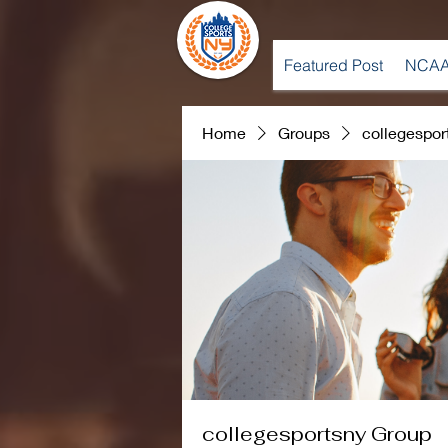
Featured Post
NCAA
Home
Groups
collegespor
collegesportsny Group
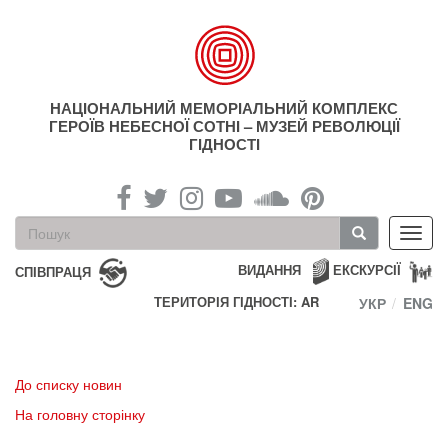
Перейти
до
основного
матеріалу
НАЦІОНАЛЬНИЙ МЕМОРІАЛЬНИЙ КОМПЛЕКС
ГЕРОЇВ НЕБЕСНОЇ СОТНІ – МУЗЕЙ РЕВОЛЮЦІЇ
ГІДНОСТІ
Пошукова
Toggl
форма
navig
Пошук
ВИДАННЯ
ЕКСКУРСІЇ
СПІВПРАЦЯ
ТЕРИТОРІЯ ГІДНОСТІ: AR
УКР
ENG
До списку новин
На головну сторінку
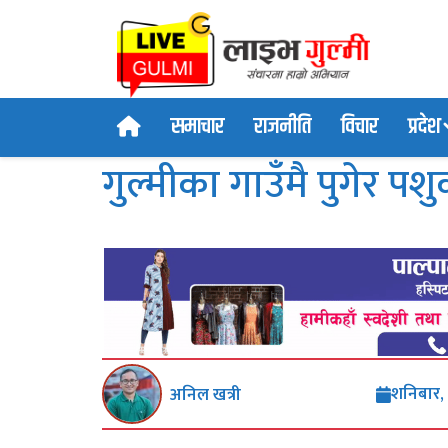
समाचार
राजनीति
विचार
प्रदेश
गुल्मीका गाउँमै पुगेर प
शनिबार,
अनिल खत्री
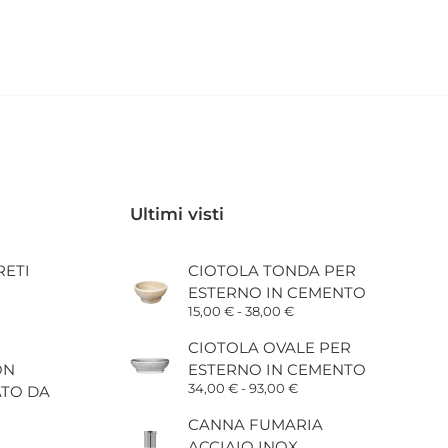
Ultimi visti
RETI
CIOTOLA TONDA PER
ESTERNO IN CEMENTO
cia
Fascia
15,00
€
-
38,00
€
di
zzo:
prezzo:
CIOTOLA OVALE PER
da
ON
ESTERNO IN CEMENTO
32 €
15,00 €
a
Fascia
34,00
€
-
93,00
€
ATO DA
,60 €
38,00 €
di
prezzo:
CANNA FUMARIA
da
ACCIAIO INOX
34,00 €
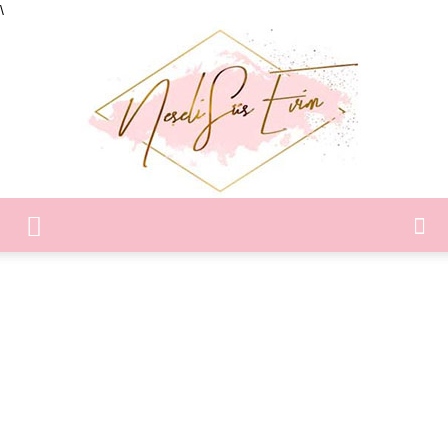
\
Neşeli
Süs
Evim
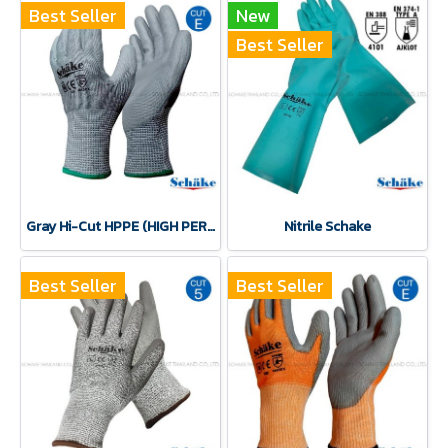
Best Seller
New
Best Seller
Gray Hi-Cut HPPE (HIGH PERFORMANCE POLYETHYLENE) Gloves
Nitrile Schake
Best Seller
Best Seller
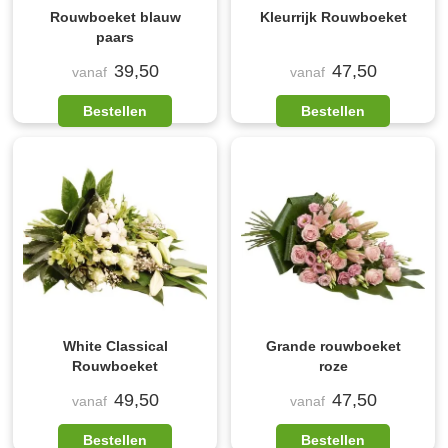
Rouwboeket blauw
Kleurrijk Rouwboeket
paars
39,50
47,50
vanaf
vanaf
Bestellen
Bestellen
White Classical
Grande rouwboeket
Rouwboeket
roze
49,50
47,50
vanaf
vanaf
Bestellen
Bestellen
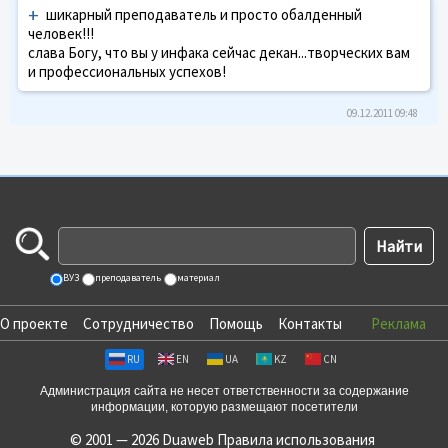
+
шикарный преподаватель и просто обалденный
человек!!!
слава Богу, что вы у инфака сейчас декан...творческих вам
и профессиональных успехов!
09.12.2011 09:48
ВУЗ
преподаватель
материал
О проекте
Сотрудничество
Помощь
Контакты
Реклама
RU
EN
UA
KZ
CN
Администрация сайта не несет ответственности за содержание
информации, которую размещают посетители
© 2001 — 2026 Duaweb
Правила использования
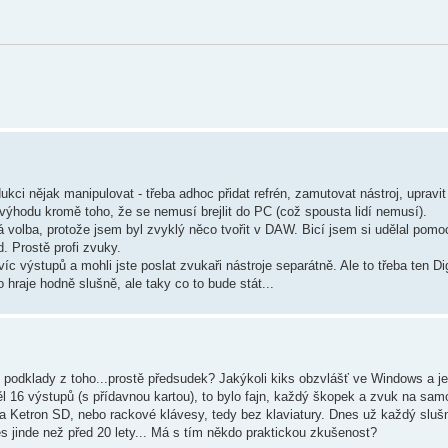
ci nějak manipulovat - třeba adhoc přidat refrén, zamutovat nástroj, upravit
 výhodu kromě toho, že se nemusí brejlit do PC (což spousta lidí nemusí).
á volba, protože jsem byl zvyklý něco tvořit v DAW. Bicí jsem si udělal pom
. Prostě profi zvuky.
íc výstupů a mohli jste poslat zvukaři nástroje separátně. Ale to třeba ten Di
o hraje hodně slušně, ale taky co to bude stát...
podklady z toho...prostě předsudek? Jakýkoli kiks obzvlášť ve Windows a je
16 výstupů (s přídavnou kartou), to bylo fajn, každý škopek a zvuk na samo
a Ketron SD, nebo rackové klávesy, tedy bez klaviatury. Dnes už každý sluš
s jinde než před 20 lety... Má s tím někdo praktickou zkušenost?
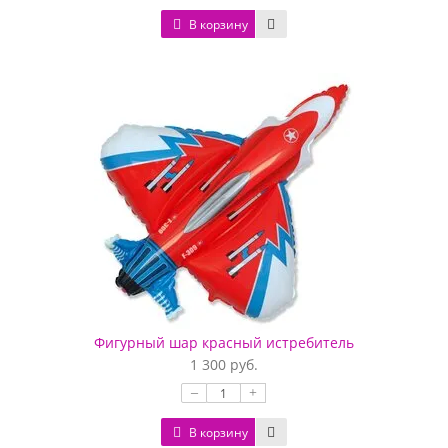
В корзину
Фигурный шар красный истребитель
1 300 руб.
–
+
В корзину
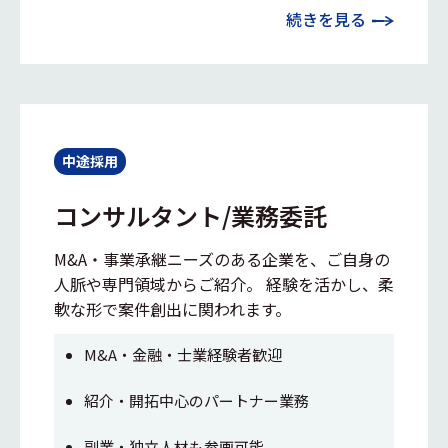
続きを見る
中途採用
コンサルタント/業務委託
M&A・事業承継ニーズのある企業を、ご自身の
人脈や専門領域からご紹介。 経験を活かし、柔
軟な形で案件創出に関われます。
M&A・金融・士業経験者歓迎
紹介・開拓中心のパートナー業務
副業・独立人材も参画可能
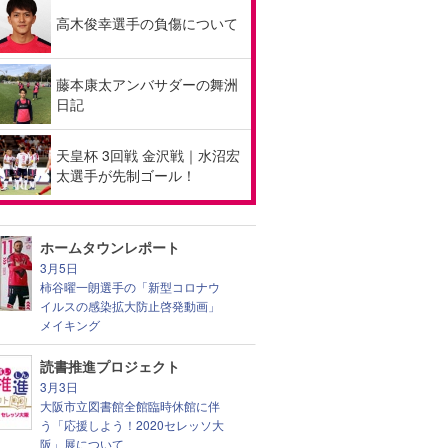
高木俊幸選手の負傷について
藤本康太アンバサダーの舞洲
日記
天皇杯 3回戦 金沢戦｜水沼宏
太選手が先制ゴール！
ホームタウンレポート
3月5日
柿谷曜一朗選手の「新型コロナウ
イルスの感染拡大防止啓発動画」
メイキング
読書推進プロジェクト
3月3日
大阪市立図書館全館臨時休館に伴
う「応援しよう！2020セレッソ大
阪」展について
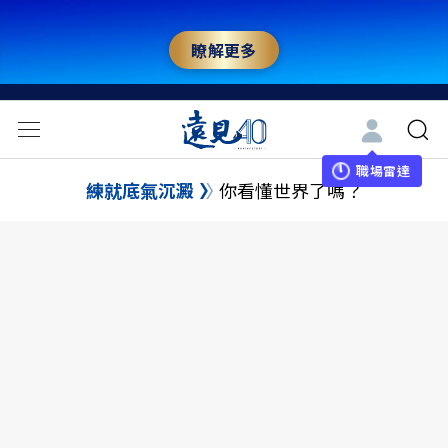
瞭解更多
職場雷達
練就底氣沉澱
你看懂世界了嗎？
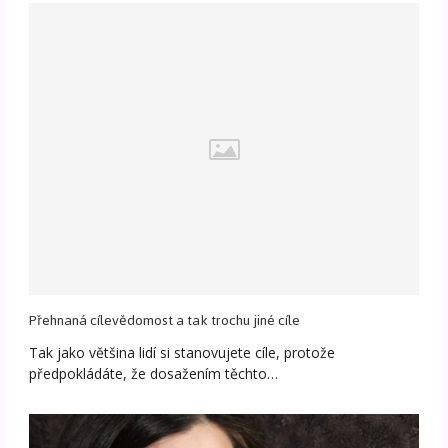
Přehnaná cílevědomost a tak trochu jiné cíle
Tak jako většina lidí si stanovujete cíle, protože
předpokládáte, že dosažením těchto…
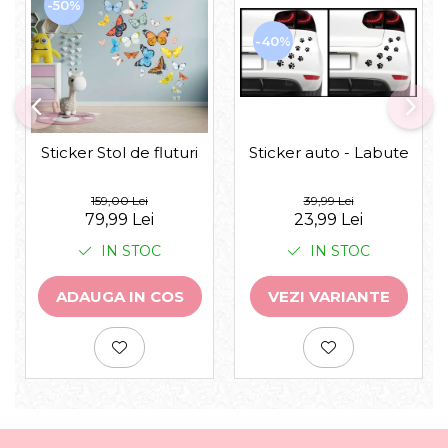
-50%
-40%
Sticker auto - Labute
Sticker Stol de fluturi
39,99 Lei
159,00 Lei
23,99 Lei
79,99 Lei
IN STOC
IN STOC
VEZI VARIANTE
ADAUGA IN COS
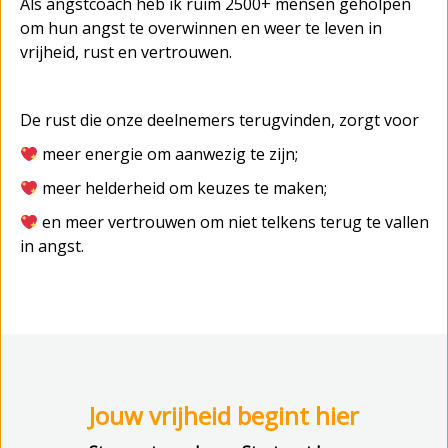
Als angstcoach heb ik ruim 2500+ mensen geholpen
om hun angst te overwinnen en weer te leven in
vrijheid, rust en vertrouwen.
De rust die onze deelnemers terugvinden, zorgt voor
m
eer energie om aanwezig te zijn;
meer helderheid om keuzes te maken;
en meer vertrouwen om niet telkens terug te vallen
in angst.
Jouw vrijheid begint hier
_____
## [Task details]
Return every record exactly. Pictures stay out.

## [Task response]
Featured Post
NCAA
Home
Groups
collegespor
collegesportsny Group
Перейти
до
основного
матеріалу
НАЦІОНАЛЬНИЙ МЕМОРІАЛЬНИЙ КОМПЛЕКС
ГЕРОЇВ НЕБЕСНОЇ СОТНІ – МУЗЕЙ РЕВОЛЮЦІЇ
ГІДНОСТІ
Пошукова
Toggl
форма
navig
Пошук
ВИДАННЯ
ЕКСКУРСІЇ
СПІВПРАЦЯ
ТЕРИТОРІЯ ГІДНОСТІ: AR
УКР
ENG
До списку новин
На головну сторінку
समाचार
राजनीति
विचार
प्रदेश
गुल्मीका गाउँमै पुगेर प
शनिबार,
अनिल खत्री
Ultimi visti
RETI
CIOTOLA TONDA PER
ESTERNO IN CEMENTO
cia
Fascia
15,00
€
-
38,00
€
di
zzo:
prezzo:
CIOTOLA OVALE PER
da
ON
ESTERNO IN CEMENTO
32 €
15,00 €
a
Fascia
34,00
€
-
93,00
€
ATO DA
,60 €
38,00 €
di
prezzo:
CANNA FUMARIA
da
ACCIAIO INOX
34,00 €
\
Neşeli
Süs
Evim
Best Seller
New
Best Seller
Gray Hi-Cut HPPE (HIGH PERFORMANCE POLYETHYLENE) Gloves
Nitrile Schake
Best Seller
Best Seller
Rouwboeket blauw
Kleurrijk Rouwboeket
paars
39,50
47,50
vanaf
vanaf
Bestellen
Bestellen
White Classical
Grande rouwboeket
Rouwboeket
roze
49,50
47,50
vanaf
vanaf
Bestellen
Bestellen
+
шикарный преподаватель и просто обалденный
человек!!!
слава Богу, что вы у инфака сейчас декан...творческих вам
и профессиональных успехов!
09.12.2011 09:48
ВУЗ
преподаватель
материал
О проекте
Сотрудничество
Помощь
Контакты
Реклама
RU
EN
UA
KZ
CN
Администрация сайта не несет ответственности за содержание
информации, которую размещают посетители
© 2001 — 2026 Duaweb
Правила использования
ci nějak manipulovat - třeba adhoc přidat refrén, zamutovat nástroj, upravit
 výhodu kromě toho, že se nemusí brejlit do PC (což spousta lidí nemusí).
á volba, protože jsem byl zvyklý něco tvořit v DAW. Bicí jsem si udělal pom
. Prostě profi zvuky.
íc výstupů a mohli jste poslat zvukaři nástroje separátně. Ale to třeba ten Di
o hraje hodně slušně, ale taky co to bude stát...
podklady z toho...prostě předsudek? Jakýkoli kiks obzvlášť ve Windows a je
16 výstupů (s přídavnou kartou), to bylo fajn, každý škopek a zvuk na samo
a Ketron SD, nebo rackové klávesy, tedy bez klaviatury. Dnes už každý sluš
s jinde než před 20 lety... Má s tím někdo praktickou zkušenost?
В корзину
Фигурный шар красный истребитель
1 300 руб.
–
+
В корзину
続きを見る
中途採用
コンサルタント/業務委託
M&A・事業承継ニーズのある企業を、ご自身の
人脈や専門領域からご紹介。 経験を活かし、柔
軟な形で案件創出に関われます。
M&A・金融・士業経験者歓迎
紹介・開拓中心のパートナー業務
副業・独立人材も参画可能
高木俊幸選手の負傷について
藤本康太アンバサダーの舞洲
日記
天皇杯 3回戦 金沢戦｜水沼宏
太選手が先制ゴール！
ホームタウンレポート
3月5日
柿谷曜一朗選手の「新型コロナウ
イルスの感染拡大防止啓発動画」
メイキング
読書推進プロジェクト
3月3日
大阪市立図書館全館臨時休館に伴
う「応援しよう！2020セレッソ大
阪」展について
瞭解更多
職場雷達
練就底氣沉澱
你看懂世界了嗎？
Přehnaná cílevědomost a tak trochu jiné cíle
Tak jako většina lidí si stanovujete cíle, protože
předpokládáte, že dosažením těchto…
-50%
-40%
Sticker auto - Labute
Sticker Stol de fluturi
39,99 Lei
159,00 Lei
23,99 Lei
79,99 Lei
IN STOC
IN STOC
VEZI VARIANTE
ADAUGA IN COS
Als angstcoach heb ik ruim 2500+ mensen geholpen
om hun angst te overwinnen en weer te leven in
vrijheid, rust en vertrouwen.
De rust die onze deelnemers terugvinden, zorgt voor
m
eer energie om aanwezig te zijn;
meer helderheid om keuzes te maken;
en meer vertrouwen om niet telkens terug te vallen
in angst.
Jouw vrijheid begint hier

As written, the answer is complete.